> _BRIEF_: Your answer is the lines below, exactly, from the one that contains "cyber incidents. This" through the one that contains "management of your", both included.

======== RECORD EXTRACTS

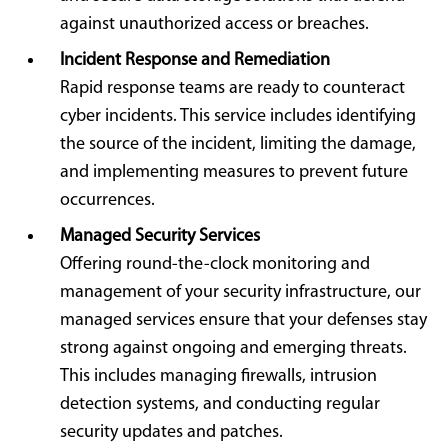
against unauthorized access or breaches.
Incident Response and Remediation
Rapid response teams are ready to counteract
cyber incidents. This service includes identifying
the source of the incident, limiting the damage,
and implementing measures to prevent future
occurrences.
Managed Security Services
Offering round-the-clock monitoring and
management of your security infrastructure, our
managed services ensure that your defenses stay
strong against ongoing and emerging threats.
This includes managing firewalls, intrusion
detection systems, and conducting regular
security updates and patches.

================
======== RECORD EXTRACTS

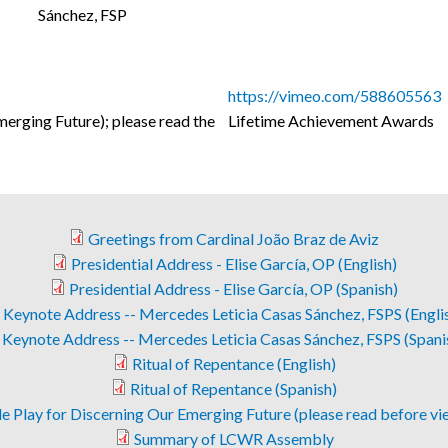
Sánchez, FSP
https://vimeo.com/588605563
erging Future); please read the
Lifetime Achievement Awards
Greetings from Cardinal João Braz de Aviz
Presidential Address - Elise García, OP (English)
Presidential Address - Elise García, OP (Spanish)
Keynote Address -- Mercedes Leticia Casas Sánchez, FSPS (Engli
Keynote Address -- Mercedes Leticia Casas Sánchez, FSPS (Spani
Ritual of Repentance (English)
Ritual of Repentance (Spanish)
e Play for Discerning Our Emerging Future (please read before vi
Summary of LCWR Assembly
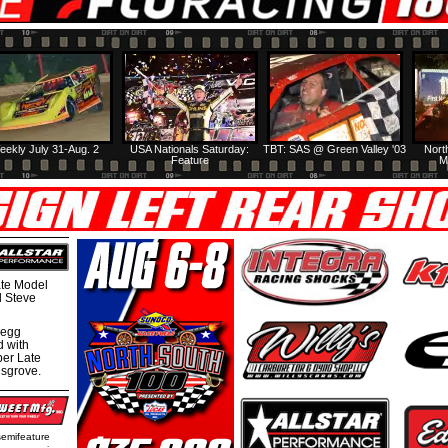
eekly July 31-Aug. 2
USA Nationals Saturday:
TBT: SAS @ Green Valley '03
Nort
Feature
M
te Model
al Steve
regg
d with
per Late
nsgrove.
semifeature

================

> _EXERCISE ANSWER_:
cyber incidents. This service includes identifying
the source of the incident, limiting the damage,
and implementing measures to prevent future
occurrences.
Managed Security Services
Offering round-the-clock monitoring and
management of your security infrastructure, our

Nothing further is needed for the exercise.